Software that goes with the flow in systems biology
1 Control and Dynamical Systems, California Institute of Technology, Pasadena, CA 91125, USA
2 EMBL-European Bioinformatics Institute, Wellcome Trust Genome Campus, Hinxton, Cambridgeshire CB10 1SD, UK
BMC Biology 2010, 8:140 doi:10.1186/1741-7007-8-140Published: 29 November 2010
A recent article in BMC Bioinformatics describes new advances in workflow systems for computational modeling in systems biology. Such systems can accelerate, and improve the consistency of, modeling through automation not only at the simulation and results-production stages, but also at the model-generation stage. Their work is a harbinger of the next generation of more powerful software for systems biologists.
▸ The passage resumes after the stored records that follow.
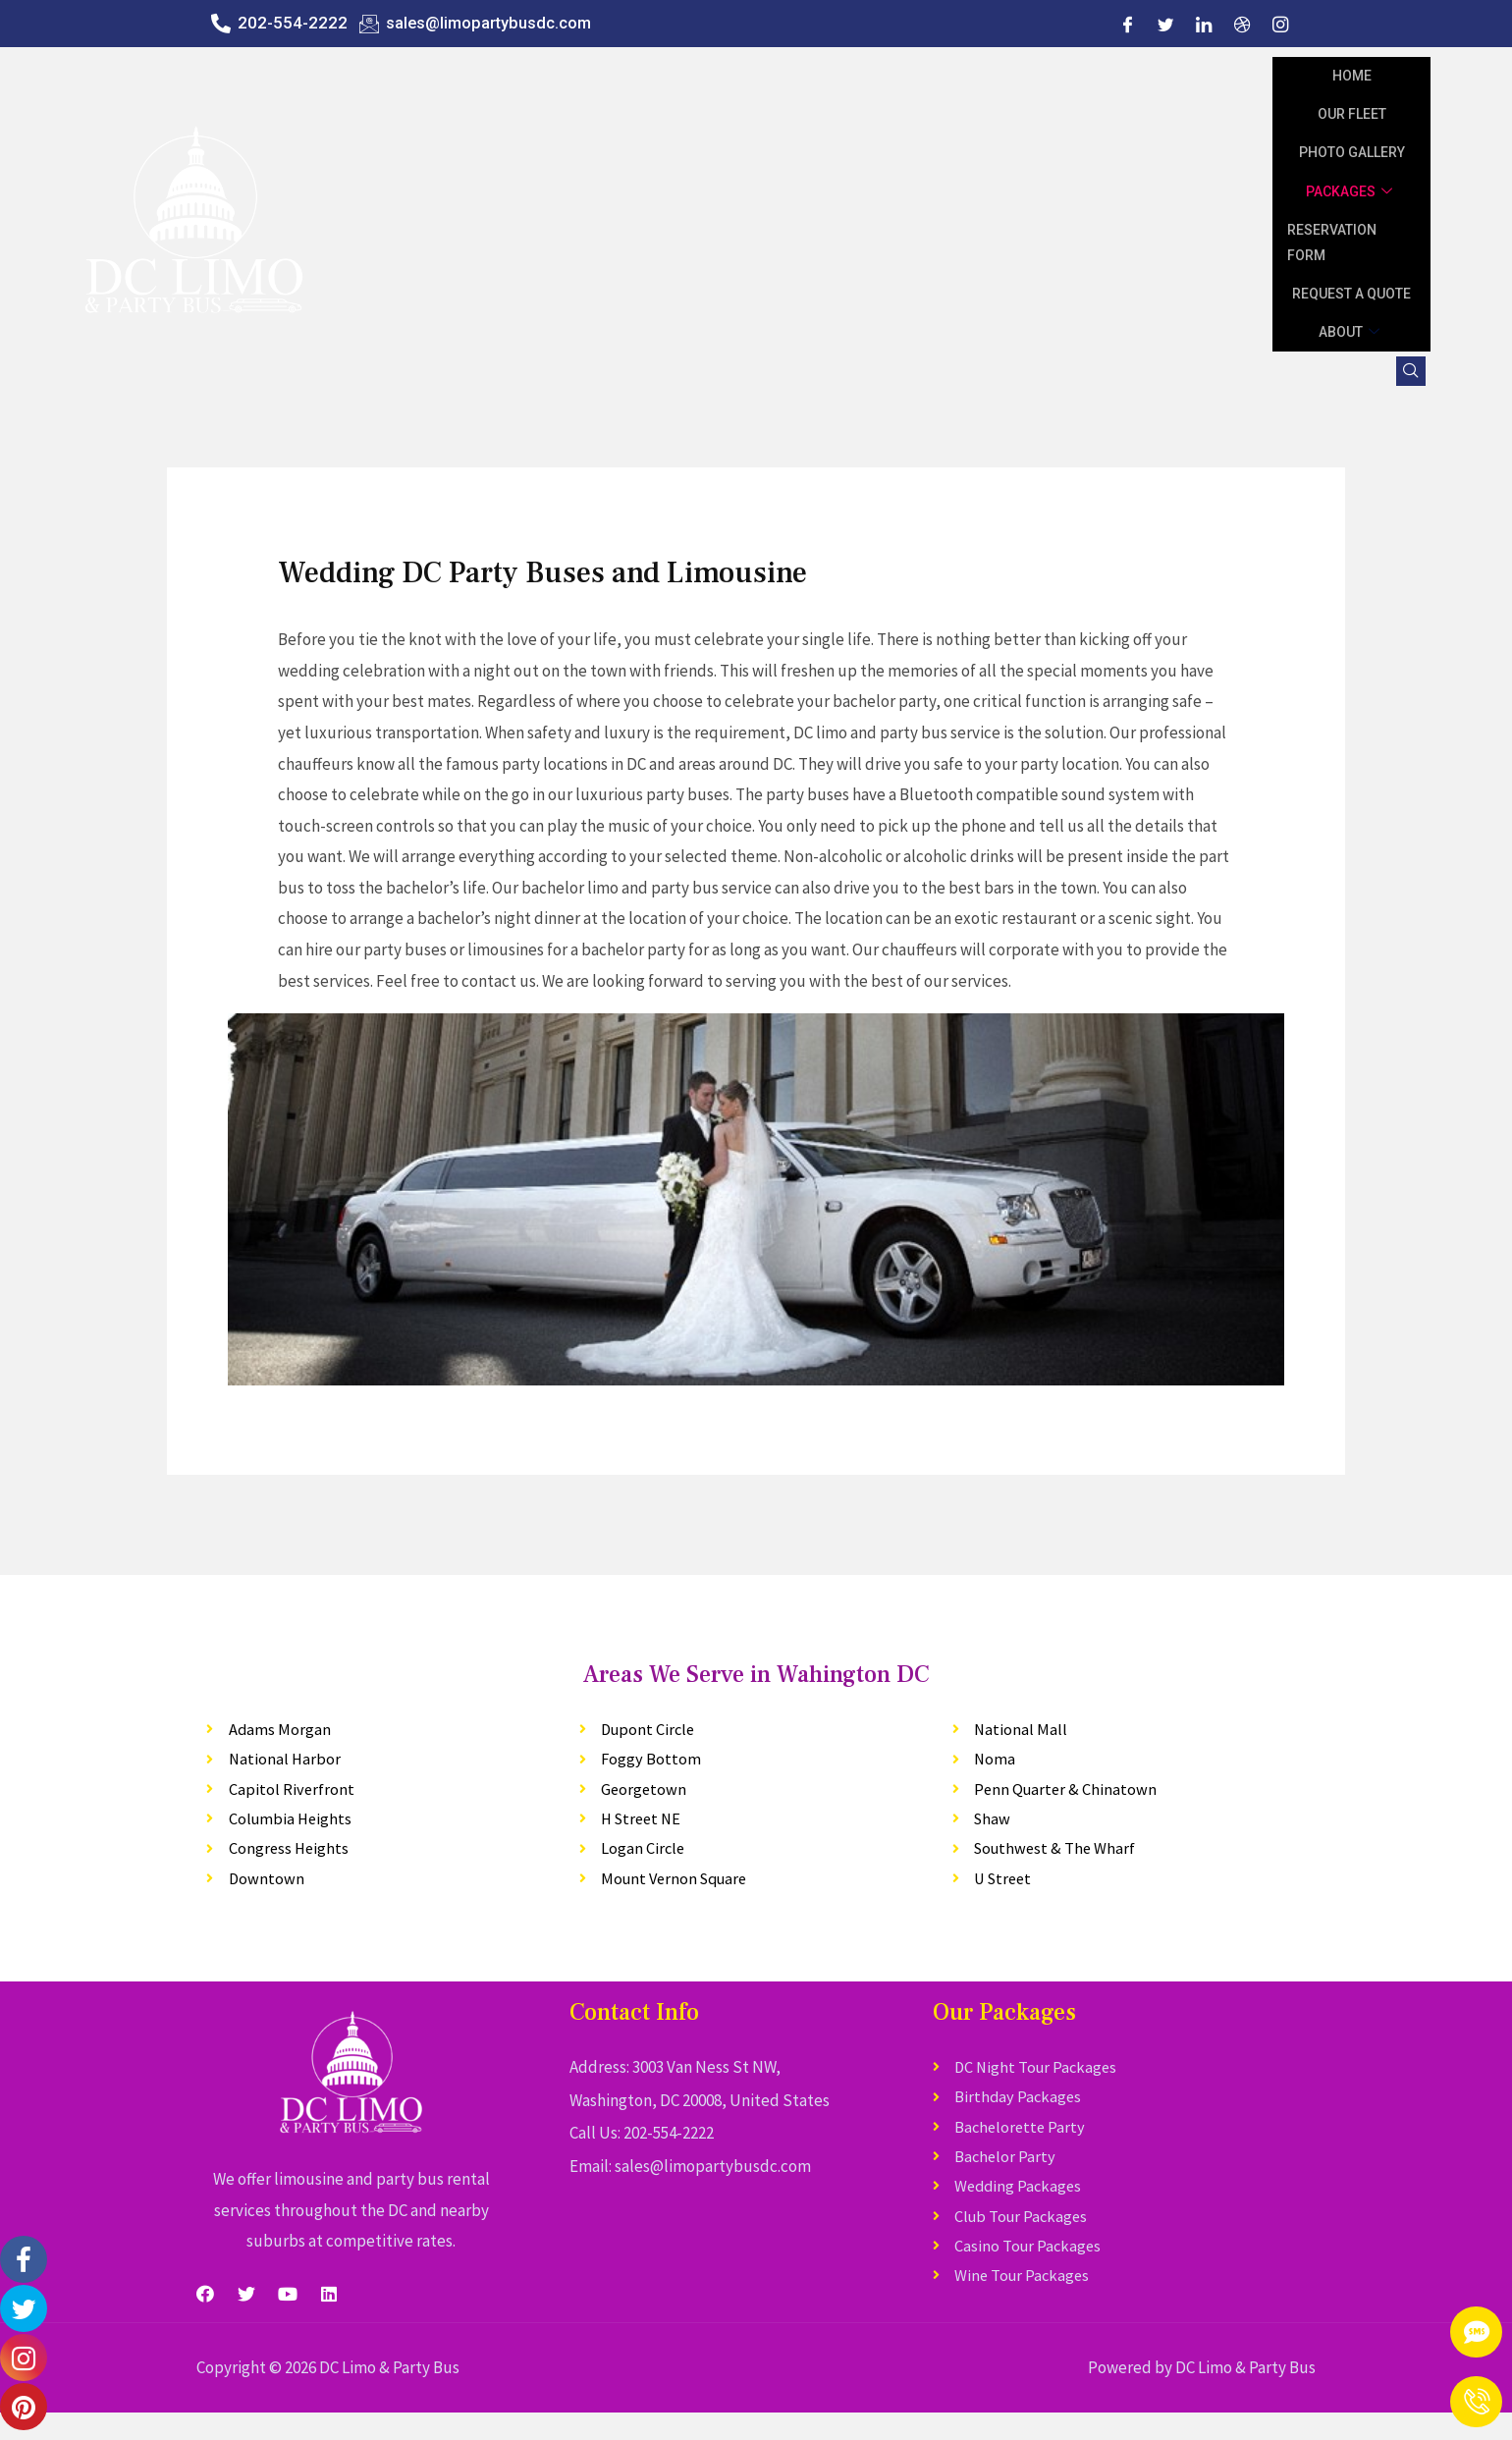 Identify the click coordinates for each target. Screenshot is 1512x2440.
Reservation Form (1332, 242)
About (1351, 332)
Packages (1351, 191)
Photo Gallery (1352, 152)
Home (1352, 75)
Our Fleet (1352, 114)
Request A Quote (1351, 293)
See research article: http://www.biomedcentral.com/1471-2105/11/582/abstract/ webcite
Ever since the rise of systems biology at the end of the last century, mathematical representations of biological systems and their activities have flourished. They are being used to describe everything from biomolecular networks, such as gene regulation, metabolic processes and signaling pathways, at the lowest biological scales, to tissue growth and differentiation, drug effects, environmental interactions, and more. A very active area in the field has been the development of techniques that facilitate the construction, analysis and dissemination of computational models. The heterogeneous, distributed nature of most data resources today has increased not only the opportunities for, but also the difficulties of, developing software systems to support these tasks. The work by Li et al.  published in BMC Bioinformatics represents a promising evolutionary step forward in this area. They describe a workflow system - a visual software environment enabling a user to create a connected set of operations to be performed sequentially using seperate tools and resources. Their system uses third-party data resources accessible over the Internet to elaborate and parametrize (that is, assign parameter values to) computational models in a semi-automated manner. In Li et al.'s work, the authors point towards a promising future for computational modeling and simultaneously highlight some of the difficulties that need to be overcome before we get there.